# Pony vs mini



## Sandee (Jan 16, 2011)

Gottta share this and pony folk will appreciate it most.

We've had minis for several years. They are loves of my life but they can and do have a mind of their own as I'm sure everyone knows. Just last year we bought a double registered ASPC/AMHR gelding. He can be sweet and he can be stubborn (learning things) but he's nearly always obedient. When I go out in the pasture he is the first to come (even if I don't want him). When they come into the barn as a group, he's out with a mini mare and a mini gelding, he goes right into his own stall. The mare heads for the cat food and the old gelding goes for the hay pile.

We just got 2" of new snowfall yesterday. Hubby feels sorry for the mini boys who are too lazy to run thru the snow so he takes a trip around the pasture with the snowblower. He hadn't done that after this last snow. I like to get the horses in before the temperatures start to fall (hey our high was 19) and so I was out in the barn calling and calling them. It's only a 2 acre pasture -not like they can't see nor hear me. The pony has become my "round up" partner. He gets all excited to come in and gets the others to run so they will come in too. Otherwise the minis stay with their noses buried in the snow and ignore me. Today I call and banged buckets and whistled and made all sorts of noise but the only one that would pay attention was Magic. He ran at the mare and got her going. She took off to one side of the pasture but not into the barn. He ran at the old gelding and even reared like a stallion until the gelding ran - in a little circle and went back to eating. Magic then gave up and stayed with them.

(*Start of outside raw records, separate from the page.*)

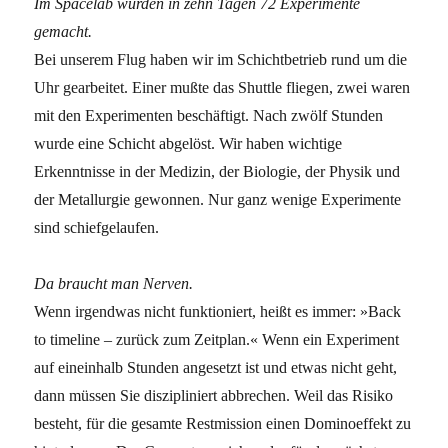
Im Spacelab wurden in zehn Tagen 72 Experimente
gemacht.
Bei unserem Flug haben wir im Schichtbetrieb rund um die
Uhr gearbeitet. Einer mußte das Shuttle fliegen, zwei waren
mit den Experimenten beschäftigt. Nach zwölf Stunden
wurde eine Schicht abgelöst. Wir haben wichtige
Erkenntnisse in der Medizin, der Biologie, der Physik und
der Metallurgie gewonnen. Nur ganz wenige Experimente
sind schiefgelaufen.
Da braucht man Nerven.
Wenn irgendwas nicht funktioniert, heißt es immer: »Back
to timeline – zurück zum Zeitplan.« Wenn ein Experiment
auf eineinhalb Stunden angesetzt ist und etwas nicht geht,
dann müssen Sie diszipliniert abbrechen. Weil das Risiko
besteht, für die gesamte Restmission einen Dominoeffekt zu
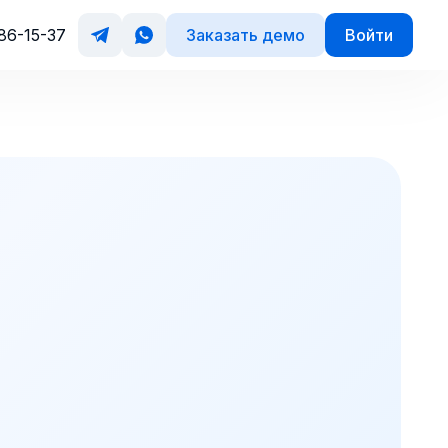
Заказать демо
Войти
86-15-37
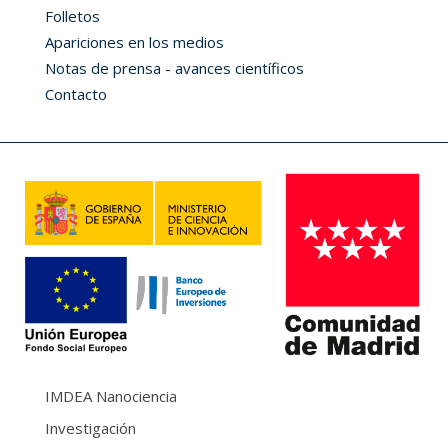
Folletos
Apariciones en los medios
Notas de prensa - avances científicos
Contacto
IMDEA Nanociencia
Investigación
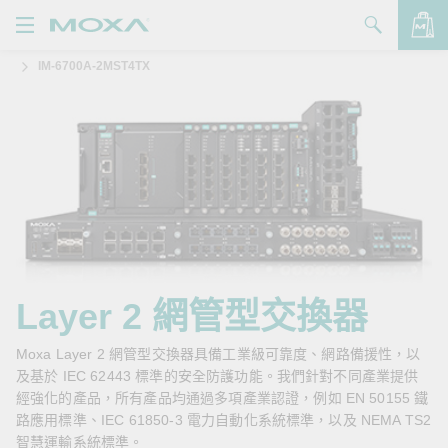
IM-6700A-2MST4TX
產品
解決方案
查看詢價明細
支援
購買
關於我們
聯絡我們
Layer 2 網管型交換器
Partner Zone
Moxa Layer 2 網管型交換器具備工業級可靠度、網路備援性，以
及基於 IEC 62443 標準的安全防護功能。我們針對不同產業提供
My Moxa
經強化的產品，所有產品均通過多項產業認證，例如 EN 50155 鐵
路應用標準、IEC 61850-3 電力自動化系統標準，以及 NEMA TS2
智慧運輸系統標準。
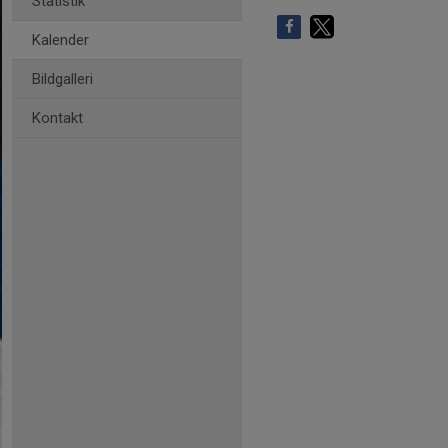
Statistik
Kalender
Bildgalleri
Kontakt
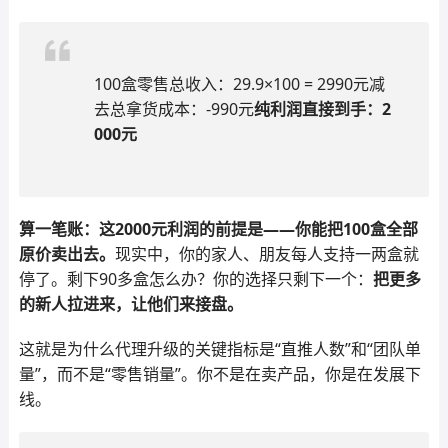
100盒零售总收入：29.9×100 = 2990元减
去总拿货成本：-990元
纯利润直接到手：2
000元
算一笔账：这2000元利润的前提是——你能把100盒全部
原价卖出去。
现实中，你的家人、朋友每人支持一两盒就
停了。剩下90多盒怎么办？你的选择只剩下一个：
把更多
的新人拉进来，让他们来接盘。
这就是为什么代理升级的关键指标是“直推人数”和“团队单
量”，而不是“零售销量”。你不是在卖产品，你是在发展下
线。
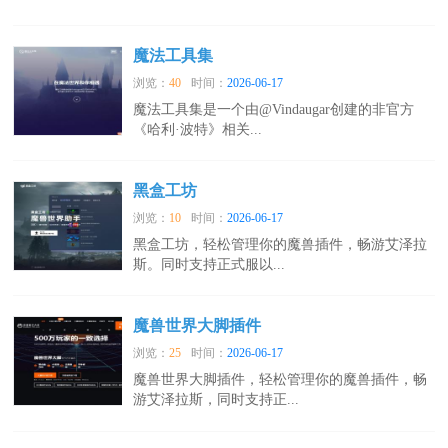
魔法工具集
浏览：
40
时间：
2026-06-17
魔法工具集是一个由@Vindaugar创建的非官方
《哈利·波特》相关...
黑盒工坊
浏览：
10
时间：
2026-06-17
黑盒工坊，轻松管理你的魔兽插件，畅游艾泽拉
斯。同时支持正式服以...
魔兽世界大脚插件
浏览：
25
时间：
2026-06-17
魔兽世界大脚插件，轻松管理你的魔兽插件，畅
游艾泽拉斯，同时支持正...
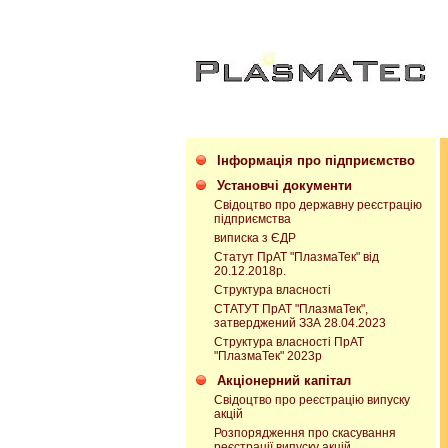
Інформація про підприємство
Установчі документи
Свідоцтво про державну реєстрацію
підприємства
виписка з ЄДР
Статут ПрАТ "ПлазмаТек" від
20.12.2018р.
Структура власності
СТАТУТ ПрАТ "ПлазмаТек",
затверджений ЗЗА 28.04.2023
Структура власності ПрАТ
"ПлазмаТек" 2023р
Акціонерний капітал
Свідоцтво про реєстрацію випуску
акцій
Розпорядження про скасування
реєстрації випуску акцій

Unhappy with the fact that no one would listen and I'm standing in tennis shoes looking at hiking out thru several inches of cold wet snow, I came up with the idea to take the tractor out with a couple of LONG lead ropes. If I could get the mare and old gelding then Magic would just follow. I figured as long as I'm going out there might as snowblow along the way. Out I go chugging and blowing snow. The minis who are usually unflappable when we mow etc. got all excited and started running around so Magic circled them and headed them into the barn. It was glorious to watch. Except now I'm sitting in the middle of the field on a tractor in the snow (low traction!) with 3 horses loose in the barn! I got there as fast as I could get the machine to move and just in time to head them off as the minis started back toward the door. They could squeeze by the tractor and Magic couldn't. I hollered at him to get back in his stall and he did. I had to catch the other two who both ran into the same stall.

It brought back memories of my younger days when we did things like rounding up the horses that broke through the fence at scout camp. Only now, at my age, wrangling with a tractor is much safer than trying to stay on top of a cutting horse.


----------



## muffntuf (Jan 16, 2011)

Smart pony!


----------



## Shari (Jan 18, 2011)

LOL... no kidding... very smart Pony!




Sounds like he is wonderful.


----------



## Miniv (Jan 19, 2011)

Enjoyed the verbal "show"!


----------



## The Simple Life Farm (Jan 19, 2011)




----------



## Knottymare (Jan 27, 2011)

:OKinteresting

Great story! I could picture it all in my mind!


----------



## supaspot (Feb 12, 2011)

:OKinteresting



shame you didnt get it on video


----------



## Woodland Acres Farm (Feb 15, 2011)

What a great story



I was laughing while I read parts of it,similar things happen here.

Magic sounds like quite the character. I love my minis, but the ponies are amazing.


----------